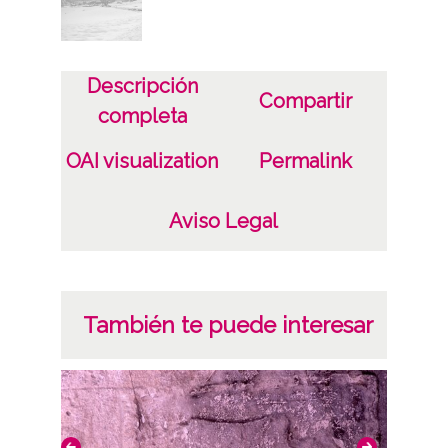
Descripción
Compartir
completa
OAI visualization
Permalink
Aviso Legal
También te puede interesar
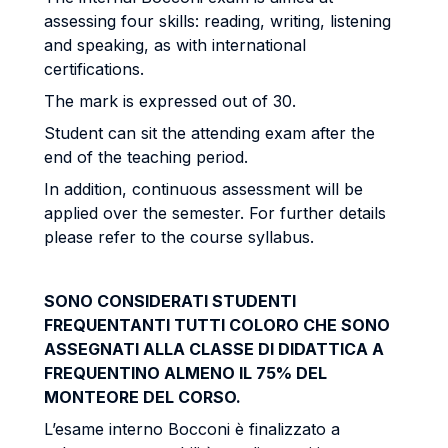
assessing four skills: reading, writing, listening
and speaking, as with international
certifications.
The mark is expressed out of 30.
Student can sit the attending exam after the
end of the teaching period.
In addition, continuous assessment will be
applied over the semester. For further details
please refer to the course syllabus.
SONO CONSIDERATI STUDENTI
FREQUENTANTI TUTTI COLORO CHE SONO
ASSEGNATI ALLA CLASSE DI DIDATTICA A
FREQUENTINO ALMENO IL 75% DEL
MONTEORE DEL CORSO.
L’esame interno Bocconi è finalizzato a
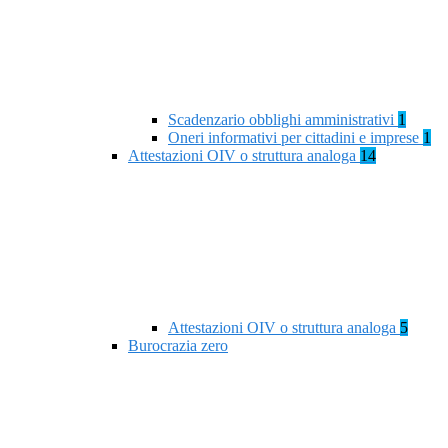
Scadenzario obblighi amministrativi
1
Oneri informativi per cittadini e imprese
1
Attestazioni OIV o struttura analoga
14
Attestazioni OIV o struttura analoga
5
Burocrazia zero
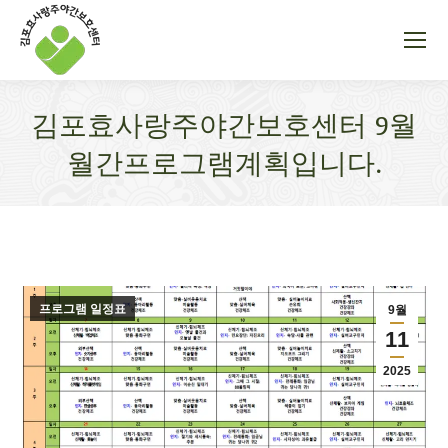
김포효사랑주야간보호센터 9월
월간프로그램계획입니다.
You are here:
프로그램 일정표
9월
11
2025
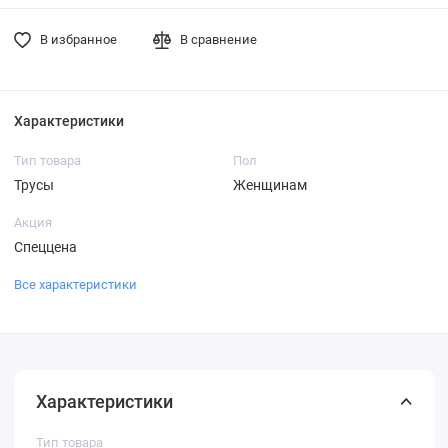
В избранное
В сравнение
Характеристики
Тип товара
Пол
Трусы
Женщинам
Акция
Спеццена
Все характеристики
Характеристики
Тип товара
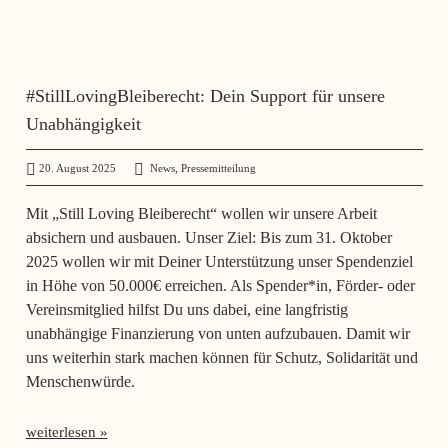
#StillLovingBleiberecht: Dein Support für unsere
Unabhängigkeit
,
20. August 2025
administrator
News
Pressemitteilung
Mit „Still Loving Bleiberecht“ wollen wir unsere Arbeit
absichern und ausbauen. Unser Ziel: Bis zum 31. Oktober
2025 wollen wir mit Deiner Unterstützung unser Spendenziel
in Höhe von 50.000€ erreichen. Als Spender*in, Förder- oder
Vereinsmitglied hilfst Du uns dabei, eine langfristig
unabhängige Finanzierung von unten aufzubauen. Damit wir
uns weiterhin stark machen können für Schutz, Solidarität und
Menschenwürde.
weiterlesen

=-=-=-=-=

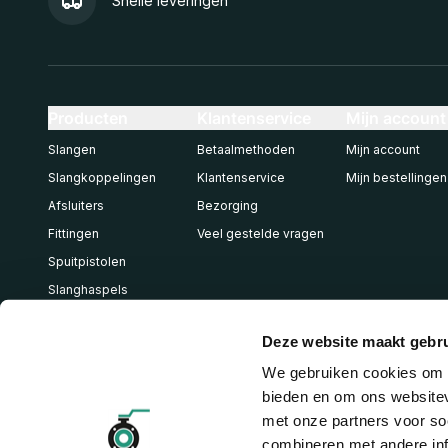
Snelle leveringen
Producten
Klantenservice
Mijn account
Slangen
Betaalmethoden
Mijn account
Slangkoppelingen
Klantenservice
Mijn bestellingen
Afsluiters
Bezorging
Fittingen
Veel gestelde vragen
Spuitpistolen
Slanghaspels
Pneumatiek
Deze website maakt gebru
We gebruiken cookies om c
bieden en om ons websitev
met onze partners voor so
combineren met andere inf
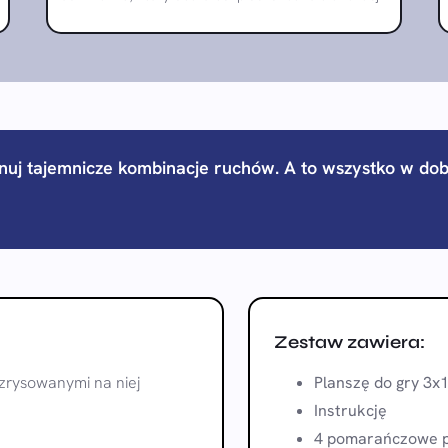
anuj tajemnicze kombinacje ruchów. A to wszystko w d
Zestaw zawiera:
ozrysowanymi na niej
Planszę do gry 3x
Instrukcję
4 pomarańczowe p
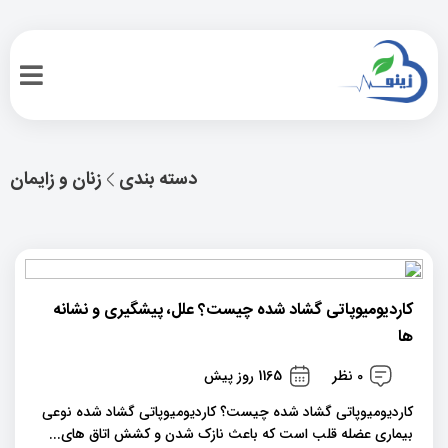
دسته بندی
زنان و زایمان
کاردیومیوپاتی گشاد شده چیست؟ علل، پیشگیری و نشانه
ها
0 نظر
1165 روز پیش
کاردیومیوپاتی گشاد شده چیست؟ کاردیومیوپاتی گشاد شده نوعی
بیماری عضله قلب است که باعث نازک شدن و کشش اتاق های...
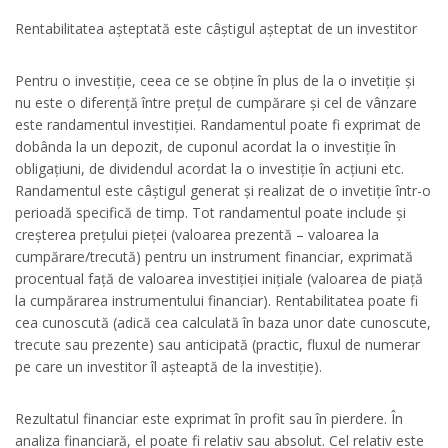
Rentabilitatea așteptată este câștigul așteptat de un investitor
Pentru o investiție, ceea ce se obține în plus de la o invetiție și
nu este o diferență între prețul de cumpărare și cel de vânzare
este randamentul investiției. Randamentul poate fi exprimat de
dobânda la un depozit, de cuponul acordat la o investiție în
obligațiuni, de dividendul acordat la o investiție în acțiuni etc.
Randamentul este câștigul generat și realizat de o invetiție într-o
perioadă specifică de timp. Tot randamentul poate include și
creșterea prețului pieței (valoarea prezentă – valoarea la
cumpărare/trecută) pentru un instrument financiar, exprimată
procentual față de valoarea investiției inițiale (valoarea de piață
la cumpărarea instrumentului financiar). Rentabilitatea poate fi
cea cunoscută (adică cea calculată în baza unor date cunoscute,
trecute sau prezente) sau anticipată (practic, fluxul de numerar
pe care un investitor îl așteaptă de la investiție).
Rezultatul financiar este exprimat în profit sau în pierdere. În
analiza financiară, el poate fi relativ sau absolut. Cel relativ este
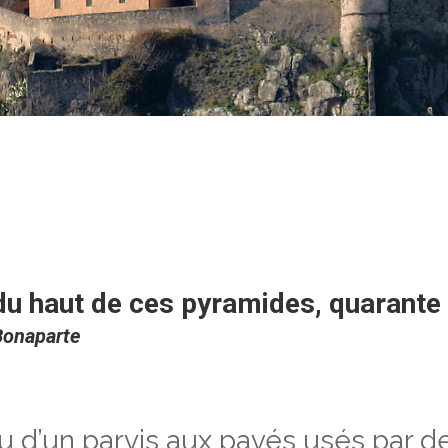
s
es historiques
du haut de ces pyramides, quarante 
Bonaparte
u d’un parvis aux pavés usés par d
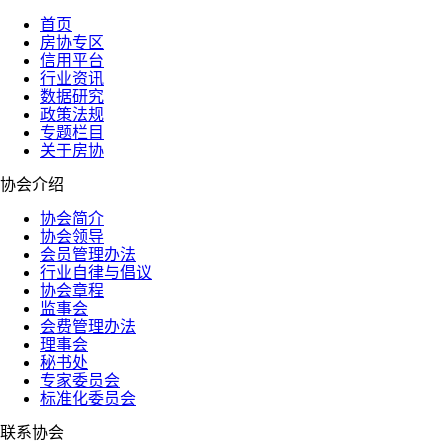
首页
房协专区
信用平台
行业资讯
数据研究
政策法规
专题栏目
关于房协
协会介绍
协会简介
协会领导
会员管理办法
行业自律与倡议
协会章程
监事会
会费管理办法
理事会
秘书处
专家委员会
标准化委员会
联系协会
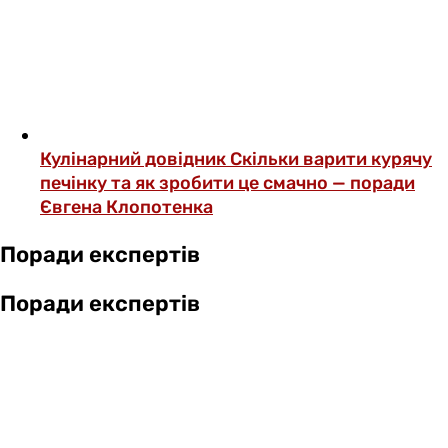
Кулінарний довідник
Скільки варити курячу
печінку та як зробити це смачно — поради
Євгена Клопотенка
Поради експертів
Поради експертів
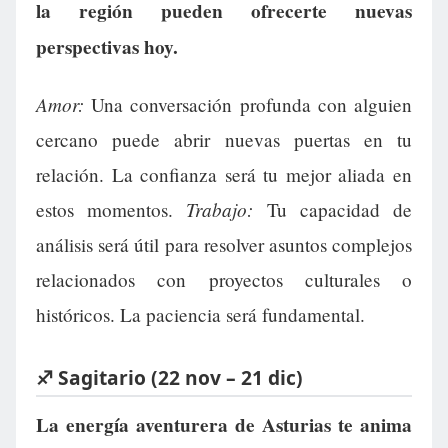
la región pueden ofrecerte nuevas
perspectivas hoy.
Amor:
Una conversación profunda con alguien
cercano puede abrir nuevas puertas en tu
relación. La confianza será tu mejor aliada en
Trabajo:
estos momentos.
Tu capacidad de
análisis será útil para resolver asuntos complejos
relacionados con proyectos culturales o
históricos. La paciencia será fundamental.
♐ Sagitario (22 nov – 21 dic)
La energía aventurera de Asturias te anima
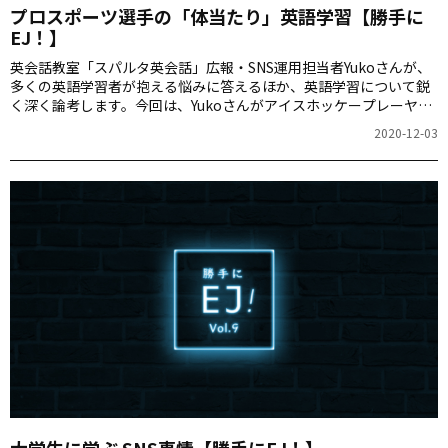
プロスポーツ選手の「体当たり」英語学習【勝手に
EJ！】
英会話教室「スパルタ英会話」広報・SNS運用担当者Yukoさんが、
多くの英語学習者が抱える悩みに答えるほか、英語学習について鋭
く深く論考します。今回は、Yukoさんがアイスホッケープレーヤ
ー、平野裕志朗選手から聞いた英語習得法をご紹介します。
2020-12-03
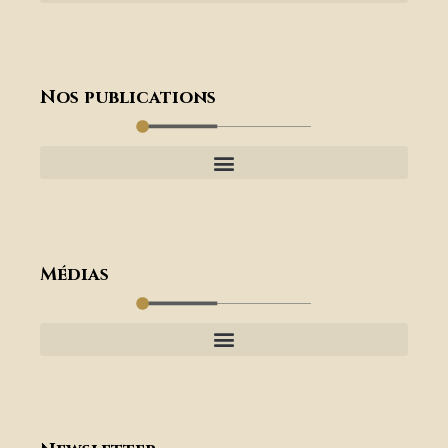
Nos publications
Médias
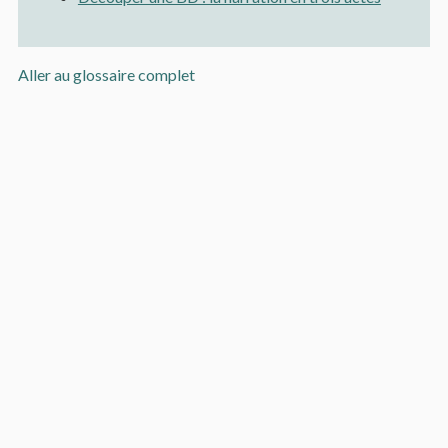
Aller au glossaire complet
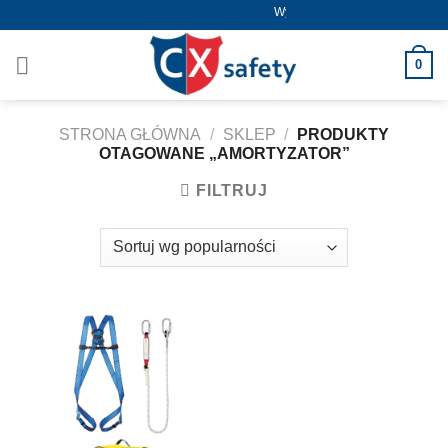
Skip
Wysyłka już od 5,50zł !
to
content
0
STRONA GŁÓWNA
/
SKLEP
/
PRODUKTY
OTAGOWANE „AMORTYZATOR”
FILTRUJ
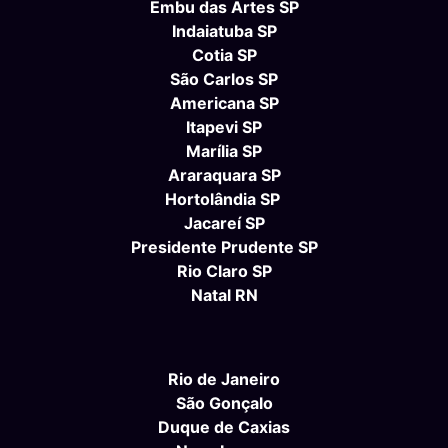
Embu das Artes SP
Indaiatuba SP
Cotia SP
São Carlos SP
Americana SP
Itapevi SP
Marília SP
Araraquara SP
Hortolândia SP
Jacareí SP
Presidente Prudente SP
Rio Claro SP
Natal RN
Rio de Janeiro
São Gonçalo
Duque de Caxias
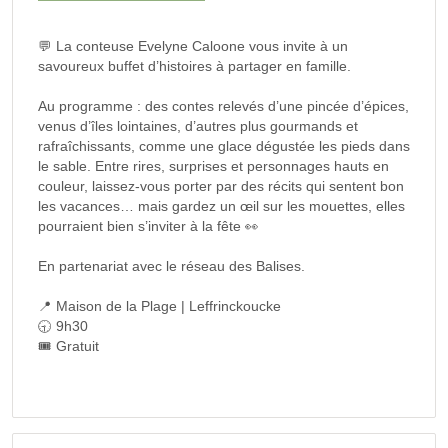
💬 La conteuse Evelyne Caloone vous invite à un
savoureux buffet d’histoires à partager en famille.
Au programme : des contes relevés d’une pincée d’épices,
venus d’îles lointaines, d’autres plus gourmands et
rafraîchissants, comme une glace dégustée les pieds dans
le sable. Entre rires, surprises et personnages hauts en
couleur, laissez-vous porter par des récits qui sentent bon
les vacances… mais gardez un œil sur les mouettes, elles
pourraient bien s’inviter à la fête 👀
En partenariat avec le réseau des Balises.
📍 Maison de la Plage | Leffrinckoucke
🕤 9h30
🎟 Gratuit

=-=-=-=-=

◆ **Required action**: Check the data for the word "unsere" and pull out the lines that have it.

◆ **Response**:
#StillLovingBleiberecht: Dein Support für unsere
Mit „Still Loving Bleiberecht“ wollen wir unsere Arbeit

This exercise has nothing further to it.